#### [TASK DETAILS]
Print the data once more, exactly as given. Drop the pictures.

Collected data
+++++
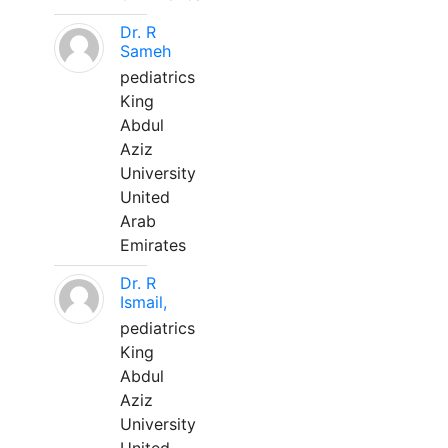
Dr. R
Sameh
pediatrics
King
Abdul
Aziz
University
United
Arab
Emirates
Dr. R
Ismail,
pediatrics
King
Abdul
Aziz
University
+++++
#### [SOLUTION TO THE PROBLEM]
Dr. R
Sameh
pediatrics
King
Abdul
Aziz
University
United
Arab
Emirates
Dr. R
Ismail,
pediatrics
King
Abdul
Aziz
University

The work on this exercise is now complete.